▲潜水艦桟橋まで意気高くデモ行進(12月20日)
二〇二四年三月、日鉄呉跡地について、防衛相が一括購入し「多機能な複合的防衛拠点」とする意向を表明した。
全国の反戦の声を上げる仲間たちが、呉を再び軍事拠点にはさせないと声を上げ、二〇二五年一二月二〇日、呉現地集会を開催した。
呉市警固屋(けごや)体育館で、「呉を再び『軍港』にするってほんとにいいの? 呉の未来を考える 12・20集会」が、「戦争させない・9条壊すな! ヒロシマ総がかり行動実行委員会」「総がかり行動呉地域協議会」「日鉄呉跡地問題を考える会」「戦争止めよう! 沖縄・西日本ネットワーク」の主催で開催され、全国から四〇〇名余りの仲間が結集した
開会挨拶で是恒真澄さんは、沖縄、奄美から始められた戦争準備が全国に広がり、軍事拠点として強化拡大している地域では、それぞれ個別の闘いを強いられている。戦争準備を止める声を強めるためにはつながり、連帯して闘うことが必要。一一月の呉市長選挙に三選した新原市長は「日鉄跡地の軍事拠点化は誇りであり、呉の未来を止めることはできない」と発言。世論調査では市民の66%が賛成、反対は6%だった。戦争があると人口が増え、好景気になり、平和になると不景気になり、人口が減った。戦後、戦犯都市と呼ばれ、呉市民は二度と戦争は繰り返してはならないと、「旧軍港市転換法」を選択した。しかし今、再び呉は岐路に立たされている。私たちは誰かを敵にし、誰かを味方にするのではなく、平和を味方にしたい。全国の闘いとつながり、希望ある未来をつくるための運動のスタートにしよう、と力強く発言した。

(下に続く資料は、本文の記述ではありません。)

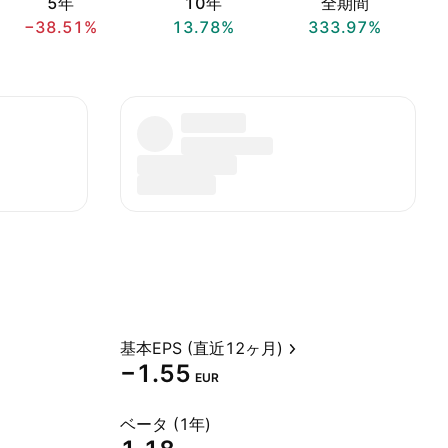
5年
10年
全期間
−38.51%
13.78%
333.97%
基本EPS (直近12ヶ月)
−1.55
EUR
ベータ (1年)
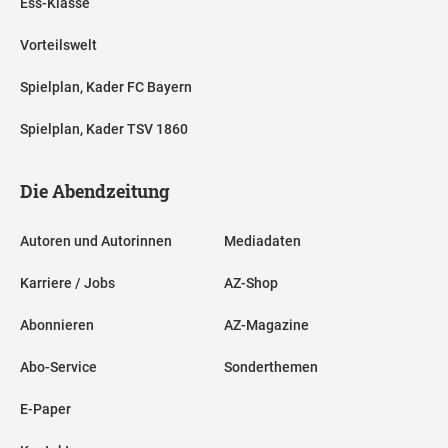
Ess-Klasse
Vorteilswelt
Spielplan, Kader FC Bayern
Spielplan, Kader TSV 1860
Die Abendzeitung
Autoren und Autorinnen
Mediadaten
Karriere / Jobs
AZ-Shop
Abonnieren
AZ-Magazine
Abo-Service
Sonderthemen
E-Paper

呼びかけ人の有田芳生さんは、高市政権になって、今、歴史の重大な転換点に立っている。沖縄の人たちは高市政権の辞職要求の声を上げている。日本を危機的状況に陥れようとする高市政権を打倒するため、力を合わせともに闘おう、と訴えた。
呉からの報告では、宮岡照彦さんが、子や孫の世代にどんな呉を残すのかが、いま問われている。戦争のにおいがする街に若者は来ない。教え子を再び戦場に送ってはならない。子や孫が誇れる呉をつくっていこう、と訴えた。
横須賀の木元茂夫さんは、弾薬庫に直接荷揚げするための岸壁工事が急ピッチで進められている。弾薬庫は日米共同使用になり、海上自衛隊では初めてトマホーク搭載の準備が進められている。旧軍港が連携して平和産業港湾都市になるよう連帯して闘おう、と述べた。
熊本の海北由希子さんは、自民党支持者が多い熊本の健軍駐屯地に一〇〇〇キロメートルの長距離ミサイルが配備されることを聞き、市民が県議会議事堂の前で反対集会を開いた。この動きに防衛相も危機感を覚えている。反対の声を広げていこう、と発言した。
その後、集会アピール(案)が読み上げられ、採択された。
石口俊一さんの閉会のあいさつの後、警固屋体育館から日鉄跡地を通り、潜水艦桟橋までのピースウォークがあった。
解散地点の潜水艦桟橋では、年末ということもあるのか、帰航した潜水艦が多く、戦争と切り離せない日常がここにはあると海風の冷たさを一層感じた。